I am also grateful that I have the ability to write and speak publicly. The writing gift was one God gave me (and he let me pick my nose as the joke goes), but my public speaking and reading persona has taken years of work.
In the 90s, way before UCR and USC Law, I was attending Mt. SAC junior college. I was the editor of the school paper working full-time as a waitress to pay my rent. I had an unreliable car so sometimes had to bus it to school or beg for a ride.
I remember taking a public speaking course and it stressed me out to no end. The teacher was tough. My boyfriend Adrian (husband now) was actually in the class with me and him watching made me even more nervous.
I did my big public speech on tarot and Wicca and dressed all in black. I looked cute but was so terrified. Stammering my way through, I remember how nervous I was. My knees were knocking I was shaking so much. My nerves were obvious. They got the best of me. The teacher still gave me a B, mostly because the speech was well written.
During my first trials as a deputy public defender more than a decade ago, I worked through my nerves again. Eventually, I lost the nervousness by focusing on the work of trial. Another trick was being extra prepared and using my humor and not taking everything so seriously. I did a virtual training for work the other day and my goal was to say David Bowie at least once. I did.
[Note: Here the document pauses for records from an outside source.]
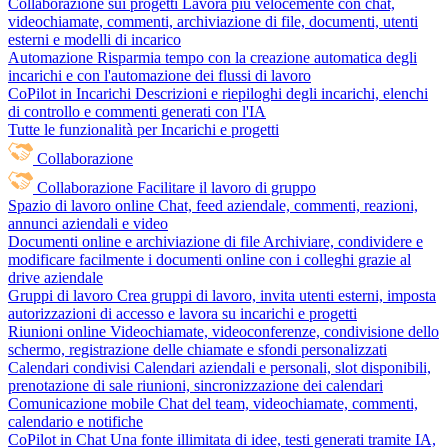
Collaborazione sui progetti
Lavora più velocemente con chat,
videochiamate, commenti, archiviazione di file, documenti, utenti
esterni e modelli di incarico
Automazione
Risparmia tempo con la creazione automatica degli
incarichi e con l'automazione dei flussi di lavoro
CoPilot in Incarichi
Descrizioni e riepiloghi degli incarichi, elenchi
di controllo e commenti generati con l'IA
Tutte le funzionalità per Incarichi e progetti
Collaborazione
Collaborazione
Facilitare il lavoro di gruppo
Spazio di lavoro online
Chat, feed aziendale, commenti, reazioni,
annunci aziendali e video
Documenti online e archiviazione di file
Archiviare, condividere e
modificare facilmente i documenti online con i colleghi grazie al
drive aziendale
Gruppi di lavoro
Crea gruppi di lavoro, invita utenti esterni, imposta
autorizzazioni di accesso e lavora su incarichi e progetti
Riunioni online
Videochiamate, videoconferenze, condivisione dello
schermo, registrazione delle chiamate e sfondi personalizzati
Calendari condivisi
Calendari aziendali e personali, slot disponibili,
prenotazione di sale riunioni, sincronizzazione dei calendari
Comunicazione mobile
Chat del team, videochiamate, commenti,
calendario e notifiche
CoPilot in Chat
Una fonte illimitata di idee, testi generati tramite IA,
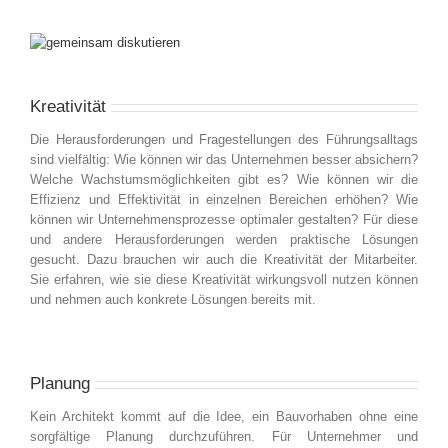
Kreativität
Die Herausforderungen und Fragestellungen des Führungsalltags
sind vielfältig: Wie können wir das Unternehmen besser absichern?
Welche Wachstumsmöglichkeiten gibt es? Wie können wir die
Effizienz und Effektivität in einzelnen Bereichen erhöhen? Wie
können wir Unternehmensprozesse optimaler gestalten? Für diese
und andere Herausforderungen werden praktische Lösungen
gesucht. Dazu brauchen wir auch die Kreativität der Mitarbeiter.
Sie erfahren, wie sie diese Kreativität wirkungsvoll nutzen können
und nehmen auch konkrete Lösungen bereits mit.
Planung
Kein Architekt kommt auf die Idee, ein Bauvorhaben ohne eine
sorgfältige Planung durchzuführen. Für Unternehmer und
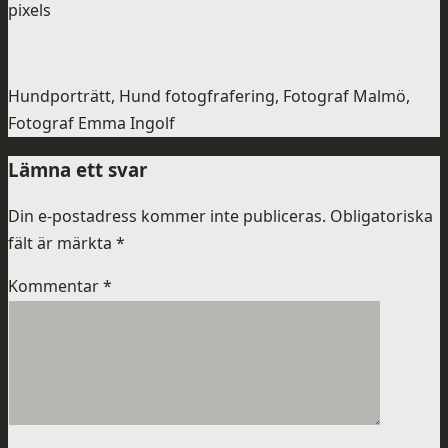
pixels
Hundporträtt, Hund fotogfrafering, Fotograf Malmö,
Fotograf Emma Ingolf
Lämna ett svar
Din e-postadress kommer inte publiceras.
Obligatoriska
fält är märkta
*
Kommentar
*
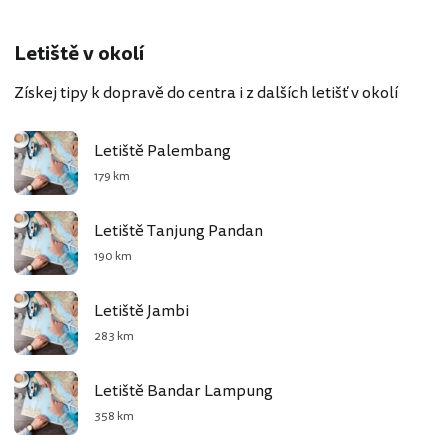
Letiště v okolí
Získej tipy k dopravě do centra i z dalších letišť v okolí
Letiště Palembang
179 km
Letiště Tanjung Pandan
190 km
Letiště Jambi
283 km
Letiště Bandar Lampung
358 km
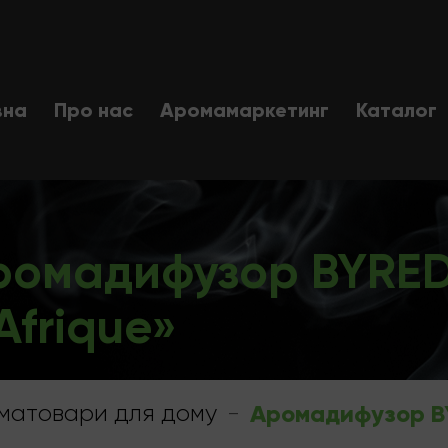
вна
Про нас
Аромамаркетинг
Каталог
ромадифузор BYRED
Afrique»
матовари для дому
-
Аромадифузор BY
Yet, until recently, I still got super nervous when reading at literary events. I would shake, my voice would warble. Then before a big show, a wise writing teacher taught me how to turn that nervousness into excitement through the power of intention. She told me to just keep saying "I'm excited" instead of "I'm so nervous". It works for me. I rarely say I'm nervous anymore. I'll just keep repeating to myself, "I'm so excited!" Yes, it may seem a bit creepy, but it works.
Now with the podcast and readings, I just lean into that excitement. I look at the camera and put on a show. Plus, it's not me, it's JEM. JEM is always more confident than I am. JEM is a rock star and an attention seeker.
For me, being virtual helps because a crowd watching me can still give me a nervous buzz. With the camera, I forget I'm on display.
This has been a long winded way to show some of the things I am grateful for: teachers, mentors, my education, my job, my family, and my life.
Oh and for the shih tzus of course. I'm always grateful for them.